Rhett: These pictures pretty much sum up the past four years with you Rhett. You turned FOUR on Saturday. (Time flies! Time drags!) What do I love about this age? You can (mostly) be reasoned with in a pinch. And if that doesn't work - bribery is always an option. You understands the majority of the English language, which isn't necessarily a good thing I guess because I caught you playing with toys and having the following conversation ...
Rhett: So what do you want to do today?
Rhett: sigh - well, it's just a frustrating day here for me.
Rhett: I'm over this. I need to get some milk.

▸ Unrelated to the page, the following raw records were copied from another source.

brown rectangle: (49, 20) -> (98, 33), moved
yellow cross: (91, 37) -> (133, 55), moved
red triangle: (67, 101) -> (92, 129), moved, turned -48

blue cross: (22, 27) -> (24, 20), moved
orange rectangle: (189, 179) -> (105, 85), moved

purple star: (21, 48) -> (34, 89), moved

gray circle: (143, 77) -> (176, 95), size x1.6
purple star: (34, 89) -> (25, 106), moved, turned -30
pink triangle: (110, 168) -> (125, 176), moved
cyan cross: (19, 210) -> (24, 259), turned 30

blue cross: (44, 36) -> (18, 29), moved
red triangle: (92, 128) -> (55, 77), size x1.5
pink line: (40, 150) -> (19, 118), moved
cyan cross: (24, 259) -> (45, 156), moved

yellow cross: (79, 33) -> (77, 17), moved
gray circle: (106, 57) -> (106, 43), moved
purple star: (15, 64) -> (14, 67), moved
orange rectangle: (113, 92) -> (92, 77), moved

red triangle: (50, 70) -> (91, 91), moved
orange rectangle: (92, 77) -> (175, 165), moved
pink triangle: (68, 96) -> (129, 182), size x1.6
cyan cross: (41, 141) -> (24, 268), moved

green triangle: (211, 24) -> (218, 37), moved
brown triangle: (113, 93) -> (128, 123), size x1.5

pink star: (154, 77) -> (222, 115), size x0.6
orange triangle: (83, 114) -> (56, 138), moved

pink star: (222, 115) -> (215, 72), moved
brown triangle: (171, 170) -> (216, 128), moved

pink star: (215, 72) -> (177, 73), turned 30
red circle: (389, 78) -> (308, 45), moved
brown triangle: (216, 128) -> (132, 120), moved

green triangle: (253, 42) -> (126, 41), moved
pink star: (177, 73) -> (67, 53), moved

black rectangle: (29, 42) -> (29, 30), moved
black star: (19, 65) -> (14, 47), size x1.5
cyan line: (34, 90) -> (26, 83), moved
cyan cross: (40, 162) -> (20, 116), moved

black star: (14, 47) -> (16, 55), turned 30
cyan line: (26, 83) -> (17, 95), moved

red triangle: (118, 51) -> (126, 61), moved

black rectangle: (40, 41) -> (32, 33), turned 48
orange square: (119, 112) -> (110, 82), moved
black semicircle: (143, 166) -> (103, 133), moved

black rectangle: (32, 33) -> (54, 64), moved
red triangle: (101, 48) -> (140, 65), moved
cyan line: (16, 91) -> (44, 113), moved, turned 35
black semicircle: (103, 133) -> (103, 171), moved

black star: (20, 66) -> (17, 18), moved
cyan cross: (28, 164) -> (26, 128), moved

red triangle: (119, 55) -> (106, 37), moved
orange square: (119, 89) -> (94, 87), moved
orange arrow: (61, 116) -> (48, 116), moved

You are still the local resident nudist. When you meander into a room in your birthday suit 3 minutes after you just got dressed, we ask why you are naked. The answer is always the same, "because I just like to be nakie." Well, can't argue with that. Once you start asking awkward questions or turn 5, whatever comes first, we'll work on keeping the clothes on.

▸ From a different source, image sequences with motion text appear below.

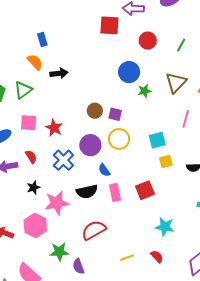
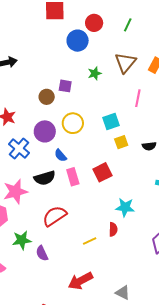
blue circle: (129, 72) -> (78, 41), moved
purple square: (115, 114) -> (65, 86), moved
red semicircle: (157, 256) -> (113, 229), moved, turned 48

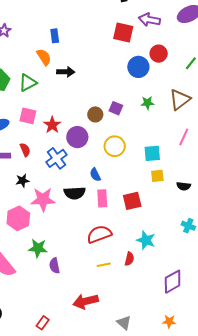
purple circle: (45, 131) -> (77, 137), moved
red semicircle: (55, 216) -> (99, 234), moved

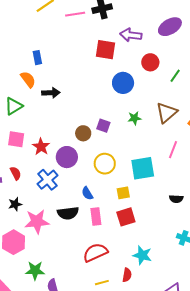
red circle: (159, 54) -> (150, 62), moved
cyan square: (152, 153) -> (143, 168), size x1.4
yellow square: (157, 176) -> (123, 193), moved

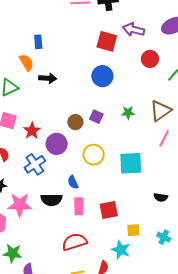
blue circle: (123, 83) -> (102, 76), moved
pink line: (173, 150) -> (164, 138), moved
yellow square: (123, 193) -> (133, 230), moved

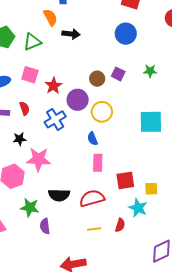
yellow circle: (94, 155) -> (102, 112), moved
black semicircle: (52, 200) -> (59, 195), moved
red square: (109, 210) -> (125, 180), moved

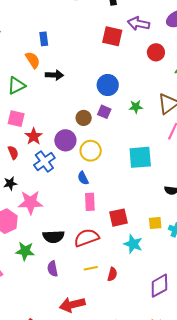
blue circle: (126, 34) -> (108, 85), moved
red star: (53, 86) -> (34, 136), moved
yellow square: (151, 189) -> (155, 223), moved
red semicircle: (120, 225) -> (112, 274), moved
purple semicircle: (45, 226) -> (53, 269), moved

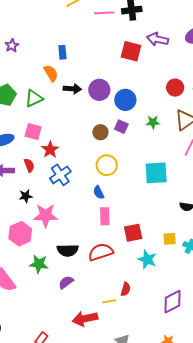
red circle: (156, 52) -> (175, 88), moved
purple circle: (65, 140) -> (99, 90), moved
yellow line: (91, 268) -> (109, 301), moved
purple semicircle: (53, 269) -> (66, 282), turned 63

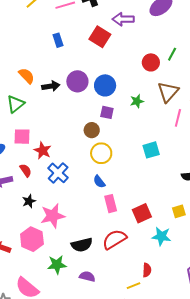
red square: (131, 51) -> (100, 37), turned 30
blue rectangle: (62, 52) -> (58, 40), moved
brown circle: (100, 132) -> (92, 130), moved
cyan square: (156, 173) -> (151, 150), size x0.7
purple semicircle: (66, 282) -> (87, 276), turned 63

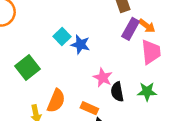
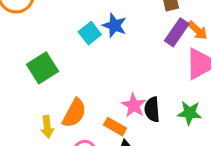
blue star: (80, 45) -> (115, 25), moved
pink star: (103, 78) -> (134, 105), moved

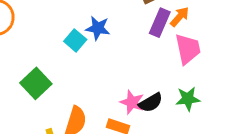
orange arrow: (198, 30) -> (180, 17), turned -80
black semicircle: (152, 109) -> (151, 103), turned -105

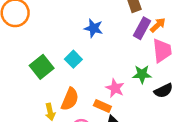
cyan square: (75, 40) -> (73, 59), moved
green star: (188, 99) -> (142, 74), moved
black semicircle: (151, 103) -> (163, 91), moved

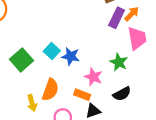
blue star: (94, 28) -> (71, 56), moved
green star: (142, 74) -> (119, 62), turned 30
black semicircle: (163, 91) -> (122, 94), moved

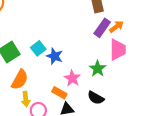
orange semicircle: (50, 90) -> (20, 80), moved
black semicircle: (122, 94) -> (96, 98), turned 49
yellow arrow: (32, 103) -> (26, 99), moved

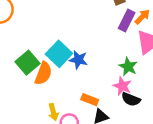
cyan square: (38, 48) -> (59, 54), size x1.5
pink star: (72, 78) -> (122, 86), moved
orange semicircle: (20, 80) -> (43, 73), moved

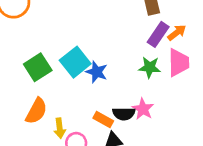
green star: (128, 67) -> (150, 67), moved, turned -30
orange semicircle: (43, 73) -> (36, 111), moved
black semicircle: (131, 99) -> (124, 114), moved, turned -30

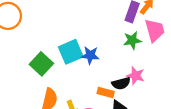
cyan square: (75, 62) -> (71, 52), turned 30

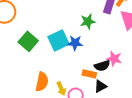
green star: (132, 40) -> (88, 21), moved
green square: (41, 64) -> (28, 41), moved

You really have never met a person who wasn't your BFF. Rhett will hug attack or high five you if you so much as glance his way even from the safe distance of 30 yards - he charges. Be warned. And be weirded out.
And darling you are a never ending question asker, actually never ending chatter box. You ask a million questions. Per minute ...

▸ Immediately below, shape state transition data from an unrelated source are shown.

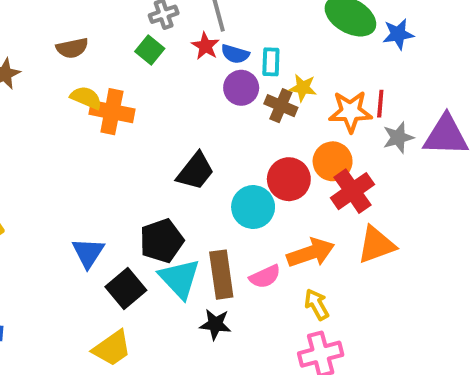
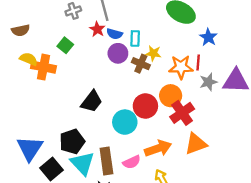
blue star: (398, 34) -> (208, 37), moved, turned -30
green square: (150, 50) -> (65, 45), moved
blue triangle: (88, 253) -> (30, 148), size x1.4

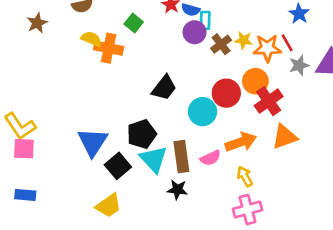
cyan rectangle: (135, 38) -> (205, 20), moved
yellow star: (153, 53) -> (244, 40), moved
red line: (198, 62) -> (287, 43), turned -35
brown cross: (141, 64) -> (221, 44), turned 30

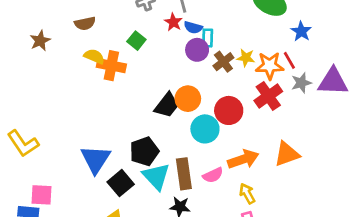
orange circle: (255, 81) -> (188, 99), moved
red cross: (269, 101) -> (268, 96), moved
pink square: (24, 149) -> (41, 195), moved

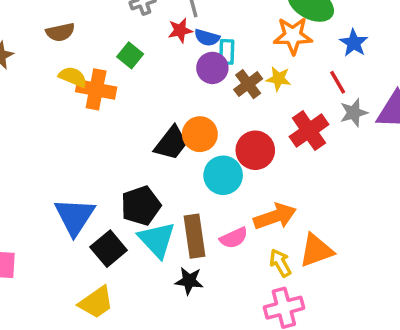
red star: (173, 22) -> (180, 30), turned 30
orange star: (270, 66) -> (293, 36), moved
orange triangle: (287, 154) -> (316, 250), moved

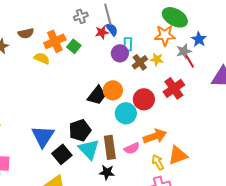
brown semicircle: (60, 32) -> (26, 33), moved
blue semicircle: (207, 38) -> (112, 29), moved, turned -144
orange cross: (96, 89) -> (55, 41), moved, turned -35
gray star: (354, 113) -> (184, 51), moved

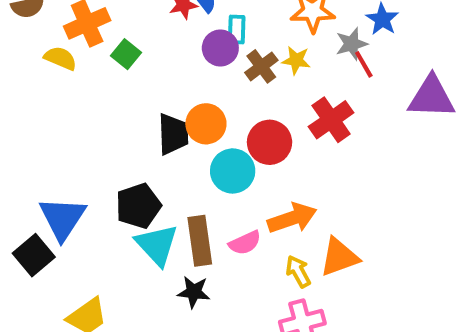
green square: (74, 46) -> (126, 54), moved
black trapezoid: (97, 95) -> (173, 134), turned -40
black square: (62, 154) -> (34, 255), moved

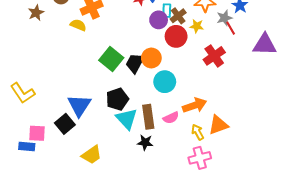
green square: (126, 54) -> (111, 59), moved, size x1.6
brown cross: (261, 66) -> (178, 16), moved
black trapezoid: (173, 134) -> (135, 63), turned -150
red circle: (270, 142) -> (176, 36), moved

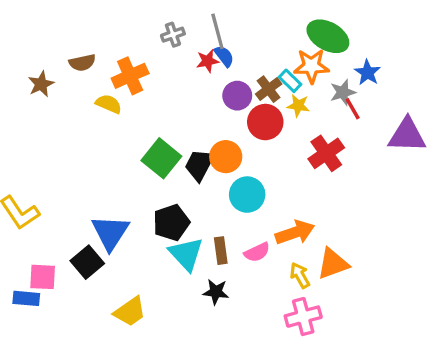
cyan rectangle: (167, 11) -> (290, 81), moved, turned -48
brown rectangle: (148, 117) -> (221, 251), size x0.7

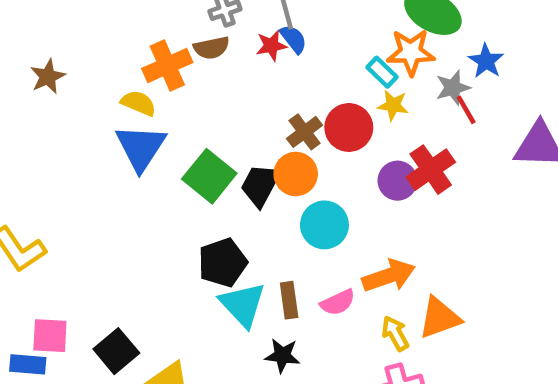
brown semicircle: (82, 63) -> (212, 48), moved
brown cross: (269, 89) -> (305, 132), moved
purple circle: (237, 96) -> (398, 181), moved
blue triangle: (110, 232) -> (141, 147), moved
black square: (87, 262) -> (116, 351), moved

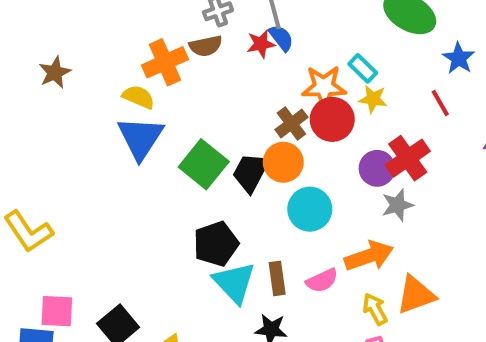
orange star: (411, 52) -> (324, 87), moved
gray star: (453, 88) -> (397, 205), moved

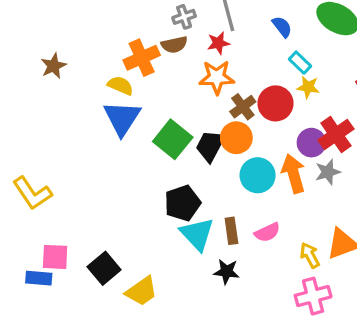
blue semicircle: (281, 38) -> (282, 27), moved
orange star: (324, 87) -> (217, 77), moved
orange arrow: (369, 256) -> (293, 174), moved, turned -87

Where did Dad buy this car?
What color white is his car?
Do you think this car is as cool as I do, Mom?
Are we going to long church or to the trampoline place?
How many sprinkles does this donut have?
When will I be a little a baby again?
Where did this building come from?
Can I get a rat?
Can I get a rat with a tail that holds onto my arm?
When are you going to turn nine?
Why do you call Dad, Jake?
Do you want to sleep in my bed with me?
Do you think I can watch a show?
Just one episode?
But just ONE episode, maybe?
Is the Target your favorite place ever?
And those queries just get us to the end of our driveway.
So to rap this momma bear love fest up a few bullet points I don't want to forget.
- You come in bright and early and climb into our bed for a little extra sleep. But really it's more like a hostage situation since you take and refuse to give up our pillows and blanket.
- You are a professional superhero at all times and continue to insist that your God given name is Spider Man.
- You know tons of random facts about animals. My favorite most recent gem was when you informed us that polar bears can swim for up to a week. Looked it up. It's true! How do you know that?? And yet you still don't know that your name only has 2 Ts in it. Not the extra 6 you always tack on.
- You love to tell "jokes" and find yourself absolutely hilarious. In fact you reprimand us when we don't laugh hard enough for your standards. Especially if we don't include a foot stomp of hilarity.
- You know the words to every song and will dance anytime anywhere. Those hips don't lie.
- You get super excited when your brother is finally up from his nap. It's pretty sweet unless you decide to wake him up on your own schedule and terms. Not cool.
Happy birthday Rhett! To say we love you is the understatement for our lives. You're totally awesome.